Caro Calvagni rompió el silencio: la cruda verdad sobre ser la esposa de un futbolista
¿Crees que ser la esposa de un futbolista es un cuento de hadas? Caro Calvagni te hará cambiar de opinión.
La esposa de Nicolás Tagliafico reveló los prejuicios y la soledad que esconden los lujos del fútbol. En una entrevista íntima, Carolina Calvagni contó cómo dejó todo atrás para acompañar al defensor a Europa y enfrentó una realidad muy distinta a la que muchos imaginan.
Dejar Argentina para empezar de cero
La exjugadora de hockey tomó la decisión de mudarse a Ámsterdam cuando Tagliafico fichó por el Ajax. Lo que parecía una aventura soñada se convirtió en un desafío emocional. "Estando en una ciudad nueva uno se toma el tiempo de recorrer, pero también significó el primer desapego de mi familia porque dejé todo, el club donde entrenaba y jugaba, para acompañarlo por decisión propia", confesó en diálogo con el exrugbier Agustín Creevy.
Detrás de la postal europea, Calvagni enfrentó la soledad de un entorno desconocido, lejos de sus afectos y sus proyectos personales.
El mito del dinero y la felicidad
Uno de los temas que más golpeó fue el estereotipo que pesa sobre las parejas de futbolistas. "Se cree que, porque hay recursos, ya sea dinero o lo que sea, eso va a ser la felicidad y es todo lo que necesitás en la vida. Pero llega un momento en que el dinero no es todo. Realmente, no lo es", afirmó con firmeza.
Su reflexión apunta a desmontar la idea de que la estabilidad económica garantiza el bienestar. "La gente piensa: ‘Bueno, tenés plata y vivís de compras o de viaje’. Pero la realidad no es así. La vida es otra cosa", agregó.
Días grises en Ámsterdam: la monotonía que la llevó al límite
La adaptación al clima y la rutina neerlandesa fue especialmente dura. "Allá no había luz, hacía frío... y yo lo único que hacía era esperar a Nico para tomar unos mates. Todos los días eran lo mismo. Se volvió muy monótono. Yo no podía más", recordó. Esa sensación la sumió en un vacío existencial: "Me sentía vacía, no tenía un propósito".

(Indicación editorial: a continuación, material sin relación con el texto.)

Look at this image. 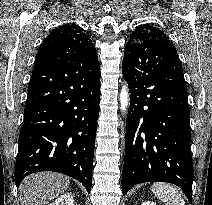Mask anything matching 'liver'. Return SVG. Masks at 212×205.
<instances>
[{
	"mask_svg": "<svg viewBox=\"0 0 212 205\" xmlns=\"http://www.w3.org/2000/svg\"><path fill=\"white\" fill-rule=\"evenodd\" d=\"M70 185L69 177L54 172H40L27 176L19 187L23 205H46L64 193Z\"/></svg>",
	"mask_w": 212,
	"mask_h": 205,
	"instance_id": "obj_1",
	"label": "liver"
}]
</instances>
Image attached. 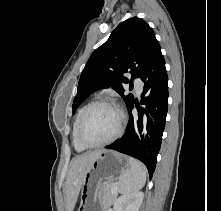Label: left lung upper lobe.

Un proyecto propio para salir adelante
Frente a la angustia, Calvagni decidió crear su propia marca de indumentaria deportiva. "Necesitaba hacer algo por mi salud mental. Porque nosotras, las esposas de los futbolistas, pasamos mucho tiempo solas aunque estemos acompañando. Yo necesitaba trabajar en algo, poner mi cabeza a funcionar. Necesitaba un objetivo", explicó.
Su testimonio visibiliza una realidad oculta: detrás de los goles y los contratos millonarios, hay familias que enfrentan sacrificios silenciosos. La historia de Caro Calvagni demuestra que la felicidad no se compra con euros, sino que se construye día a día.